(INFORMATION SHOWN Opens)

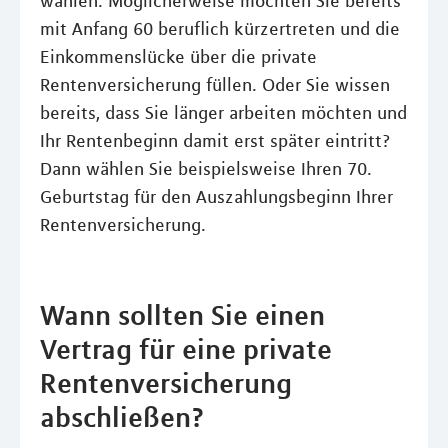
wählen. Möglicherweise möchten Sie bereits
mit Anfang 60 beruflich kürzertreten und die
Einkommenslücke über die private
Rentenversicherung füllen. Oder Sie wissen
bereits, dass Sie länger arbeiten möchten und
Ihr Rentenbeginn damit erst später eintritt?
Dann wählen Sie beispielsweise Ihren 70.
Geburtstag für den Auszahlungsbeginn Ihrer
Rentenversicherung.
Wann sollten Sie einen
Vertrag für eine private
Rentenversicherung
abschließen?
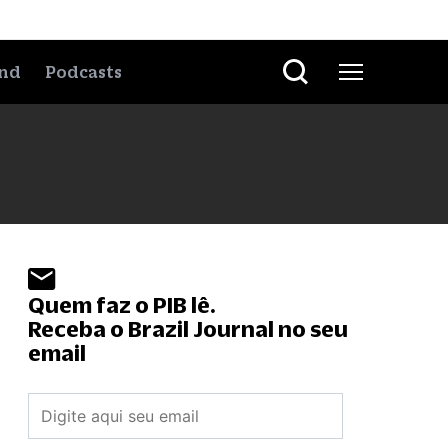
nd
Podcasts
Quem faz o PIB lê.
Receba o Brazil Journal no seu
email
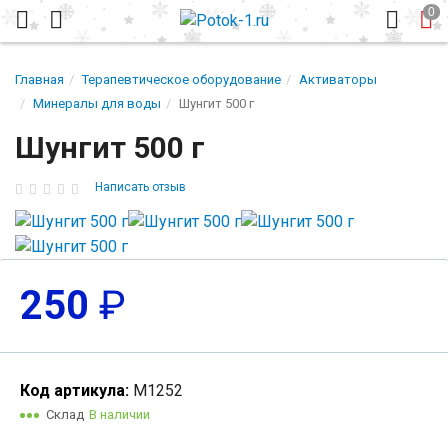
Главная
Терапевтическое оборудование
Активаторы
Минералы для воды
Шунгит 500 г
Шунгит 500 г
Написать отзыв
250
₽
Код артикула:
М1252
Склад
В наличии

(INFORMATION SHOWN Closes)
(INFORMATION SHOWN Opens)

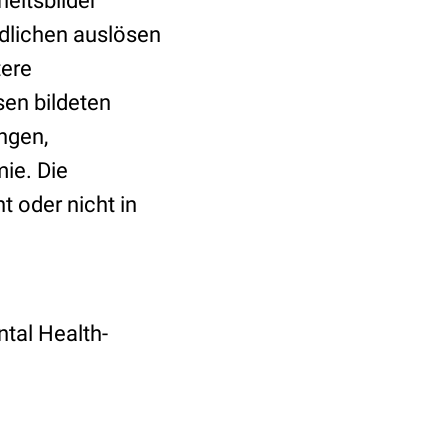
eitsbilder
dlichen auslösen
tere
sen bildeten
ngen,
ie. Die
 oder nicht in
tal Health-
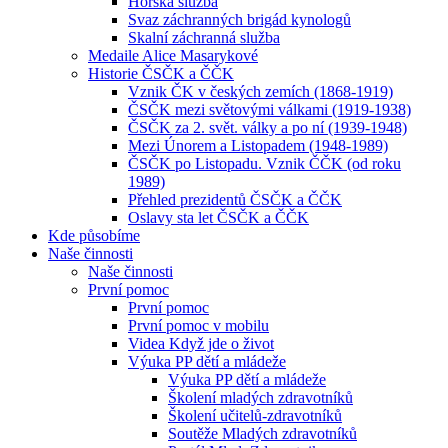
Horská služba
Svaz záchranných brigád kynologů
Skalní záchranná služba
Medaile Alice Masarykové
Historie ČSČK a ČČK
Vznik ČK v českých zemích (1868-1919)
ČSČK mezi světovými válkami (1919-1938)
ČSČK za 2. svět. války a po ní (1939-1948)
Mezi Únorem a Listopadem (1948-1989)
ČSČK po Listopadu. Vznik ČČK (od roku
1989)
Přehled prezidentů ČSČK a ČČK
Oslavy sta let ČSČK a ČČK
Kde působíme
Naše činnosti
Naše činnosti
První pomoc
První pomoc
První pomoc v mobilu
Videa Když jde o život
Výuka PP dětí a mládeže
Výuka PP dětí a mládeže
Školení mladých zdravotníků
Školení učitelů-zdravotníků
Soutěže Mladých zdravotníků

(INFORMATION SHOWN Closes)

→ ASSIGNMENT: The expected answer is a copy of each line in the listing above that contains "private".

→ WRITTEN REPLY:
Einkommenslücke über die private
Vertrag für eine private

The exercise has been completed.